--- START ---

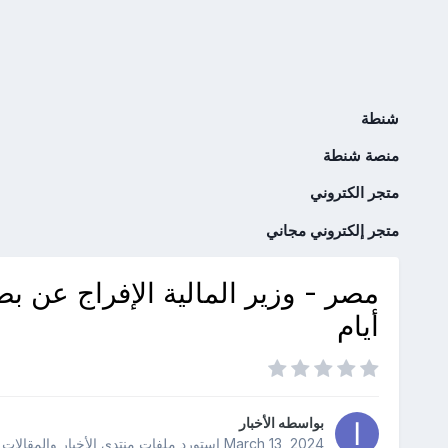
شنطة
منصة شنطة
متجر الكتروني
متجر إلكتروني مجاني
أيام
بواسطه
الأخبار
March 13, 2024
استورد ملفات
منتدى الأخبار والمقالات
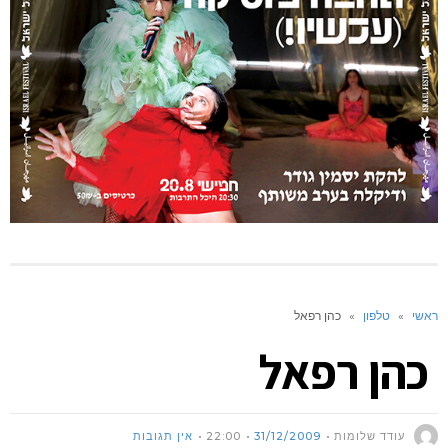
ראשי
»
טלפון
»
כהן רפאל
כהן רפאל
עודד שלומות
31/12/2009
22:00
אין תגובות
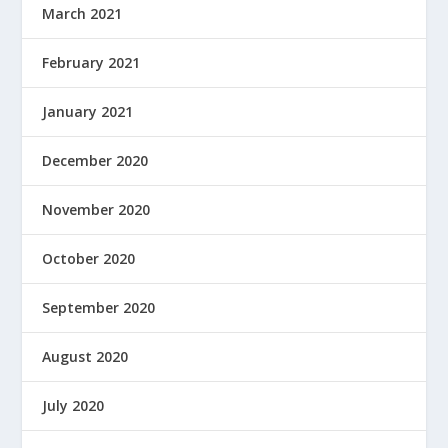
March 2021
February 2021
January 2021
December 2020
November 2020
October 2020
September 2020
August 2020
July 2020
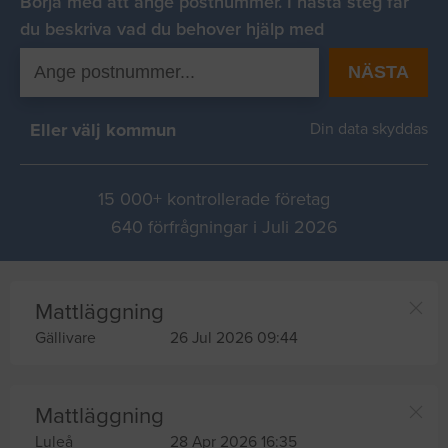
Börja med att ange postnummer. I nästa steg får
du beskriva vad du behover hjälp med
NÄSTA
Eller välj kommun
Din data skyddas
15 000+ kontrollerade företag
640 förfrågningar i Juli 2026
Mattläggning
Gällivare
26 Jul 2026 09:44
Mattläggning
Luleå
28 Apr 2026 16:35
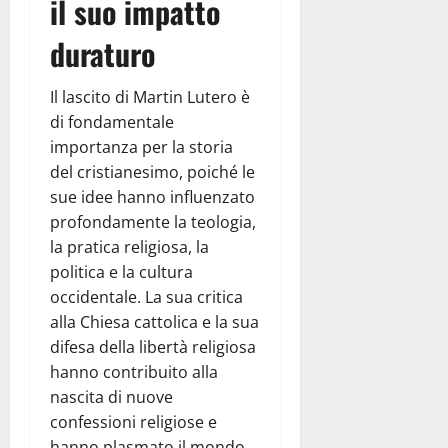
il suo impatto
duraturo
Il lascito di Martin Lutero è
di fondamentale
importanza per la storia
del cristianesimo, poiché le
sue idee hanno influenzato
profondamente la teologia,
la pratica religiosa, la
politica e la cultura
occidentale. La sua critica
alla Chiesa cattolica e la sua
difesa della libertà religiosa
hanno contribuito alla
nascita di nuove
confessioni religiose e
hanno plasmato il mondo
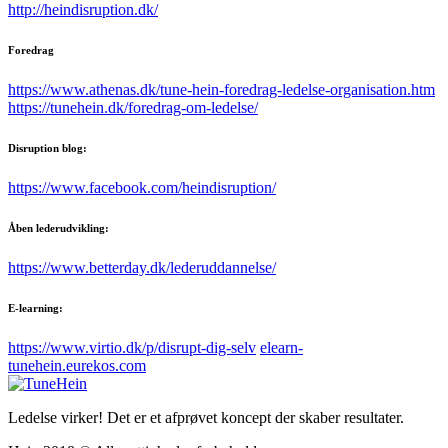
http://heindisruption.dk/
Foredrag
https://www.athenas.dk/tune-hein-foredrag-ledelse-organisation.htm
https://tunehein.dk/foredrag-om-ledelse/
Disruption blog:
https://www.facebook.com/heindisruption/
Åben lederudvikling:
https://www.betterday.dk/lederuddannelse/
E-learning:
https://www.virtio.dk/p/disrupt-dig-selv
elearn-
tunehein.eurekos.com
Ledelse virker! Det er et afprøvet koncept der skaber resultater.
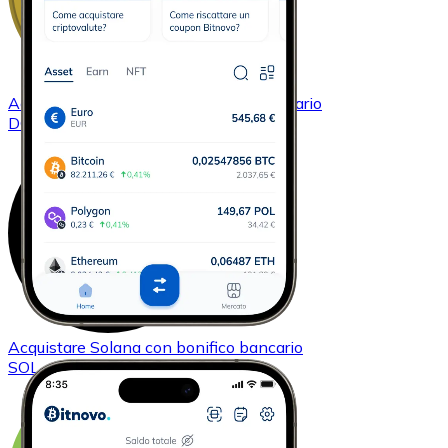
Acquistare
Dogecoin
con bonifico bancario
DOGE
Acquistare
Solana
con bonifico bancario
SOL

--- END ---

> [YOUR TASK]: Your copy must consist solely of the lines from the one containing "Ledelse virker! Det" through the final line of the material above, transcribed exactly, with the pictures left out.

> [SOLUTION FOR THIS PROBLEM]:
Ledelse virker! Det er et afprøvet koncept der skaber resultater.
Acquistare
Dogecoin
con bonifico bancario
DOGE
Acquistare
Solana
con bonifico bancario
SOL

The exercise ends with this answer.